Sometimes we want to use Termux to connect to the host Android device’s ADB directly. One use case is that on debug builds (builds with ADB root shell enabled), we can go into a root shell and then, for example, set up FUSE mounts or iptables.

Previously on my old LineageOS installation, we noticed a weird “emulator-5554” device showing up whenever we used adb devices inside Termux. This is curious because there is definitely no emulator running on an Android device, and I have no recollection of tampering with port 5554. It turns out that I’d previously set a TCP listener on port 5555 using:

adb root
adb shell "setprop service.adb.tcp.port 5555"

# Or temporarily
adb tcpip 5555

Android emulators by default put their serial ports on even ports starting from 5554, and ADB listeners on the following odd ports. Whenever ADB clients find an ADB listener on localhost that lands in these ranges, they interpret it as an emulator device, so ADB shows an emulator-5554 device, even if there is nothing on port 5554.

/ # adb devices
List of devices attached
emulator-5554   device

Note that this is an unsecured endpoint, different from the modern wireless ADB (adb pair / adb connect) mechanism, which uses an authenticated, encrypted connection to the ADB daemon. This is insecure in two ways:

  • Anyone can connect to it without authentication. By default it listens on 0.0.0.0, and we have no way of changing that.
  • The connection is not encrypted.

But it also has several benefits over wireless ADB:

  • You don’t need to pair or connect to the device first, which might be tedious. Since the pairing code dialog shows up as a modal dialog, you need to use a split screen to simultaneously see the dialog and interact with Termux.
  • The port is fixed, so we can automate accessing a root shell using a script. Wireless ADB’s port will change on every boot.

If we want to enable the ADB TCP listener on port 5555, we’d better use other means to restrict access to the port, especially if we are going to enable root adb shell access. Note that if you think this is too much of a burden, you may want to stick with modern wireless ADB instead.

We can do this with the netfilter subsystem (iptables or nftables).

Securing ADB TCP listener

First check if our kernel supports iptables or nftables. Both will do, but if neither is available, you might want to just use modern wireless ADB.

# In Termux unprivileged shell
zcat /proc/config.gz | grep IPTABLES
zcat /proc/config.gz | grep NF_TABLES

I have iptables enabled.
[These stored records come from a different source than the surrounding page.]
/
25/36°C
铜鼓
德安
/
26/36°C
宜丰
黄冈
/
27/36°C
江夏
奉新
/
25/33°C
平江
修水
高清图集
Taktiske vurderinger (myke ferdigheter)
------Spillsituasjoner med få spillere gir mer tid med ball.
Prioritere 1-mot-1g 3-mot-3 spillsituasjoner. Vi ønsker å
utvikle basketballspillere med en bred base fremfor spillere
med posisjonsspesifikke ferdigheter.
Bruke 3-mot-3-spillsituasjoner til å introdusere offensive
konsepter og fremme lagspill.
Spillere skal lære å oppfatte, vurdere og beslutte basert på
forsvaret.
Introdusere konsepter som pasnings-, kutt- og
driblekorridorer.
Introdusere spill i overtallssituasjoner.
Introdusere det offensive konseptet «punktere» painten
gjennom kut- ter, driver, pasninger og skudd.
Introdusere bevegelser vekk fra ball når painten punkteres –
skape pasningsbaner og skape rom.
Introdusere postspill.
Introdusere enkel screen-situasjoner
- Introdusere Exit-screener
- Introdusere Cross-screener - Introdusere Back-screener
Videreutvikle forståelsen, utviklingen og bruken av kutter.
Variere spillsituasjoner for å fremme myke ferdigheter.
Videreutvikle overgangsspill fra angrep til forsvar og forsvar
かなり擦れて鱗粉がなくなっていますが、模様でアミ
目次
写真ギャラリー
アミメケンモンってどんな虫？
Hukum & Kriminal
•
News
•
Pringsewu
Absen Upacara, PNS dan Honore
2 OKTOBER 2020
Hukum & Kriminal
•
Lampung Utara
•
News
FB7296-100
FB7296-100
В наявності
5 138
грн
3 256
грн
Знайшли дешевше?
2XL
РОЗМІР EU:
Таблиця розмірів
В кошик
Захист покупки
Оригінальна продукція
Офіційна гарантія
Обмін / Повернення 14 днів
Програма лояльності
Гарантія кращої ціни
The following rules should be sufficient to only allow local access from the Termux user, and block anything else (other loopback users, remote access, etc.)

TERMUX_USER=$(stat -c %u /data/data/com.termux)

# Drop everything not coming from loopback
iptables -A INPUT ! -i lo -p tcp --dport 5555 -j DROP
# On loopback, drop everything not coming from the Termux user
# Allow shell (UID 2000) and root (UID 0) just in case you need native debugging
iptables -A OUTPUT -o lo -p tcp --dport 5555 -m owner --uid-owner 2000 -j ACCEPT
iptables -A OUTPUT -o lo -p tcp --dport 5555 -m owner --uid-owner 0 -j ACCEPT
# Allow Termux
iptables -A OUTPUT -o lo -p tcp --dport 5555 -m owner --uid-owner $TERMUX_USER -j ACCEPT
# Drop everything else
iptables -A OUTPUT -o lo -p tcp --dport 5555 -j DROP

Place this script somewhere that will be executed on boot. For example, Magisk users have a boot script directory /data/adb/service.d. If you’re using LineageOS with root ADB enabled, you can use adb remount to directly get a writable /system and just place the script in /system/etc/init.d. Just be careful. For myself, I’m content with just running the script manually after boot.

Bonus: starting Termux bash inside an ADB root shell

It turns out that adb shell <command> will run the command in non-interactive mode (no PTY allocation), so we cannot just use adb shell $(which bash) to start a bash shell. So if you need an interactive session, you have to manually enter adb shell and type the bash executable path yourself. Most of the time it’s at /data/data/com.termux/files/usr/bin/bash; you can use which bash to find it. Also remember to export PATH=/data/data/com.termux/files/usr/bin:$PATH.

If you only need to run a script, you can use adb shell. Remember to add a shebang (#!/data/data/com.termux/files/usr/bin/bash) at the top of the script.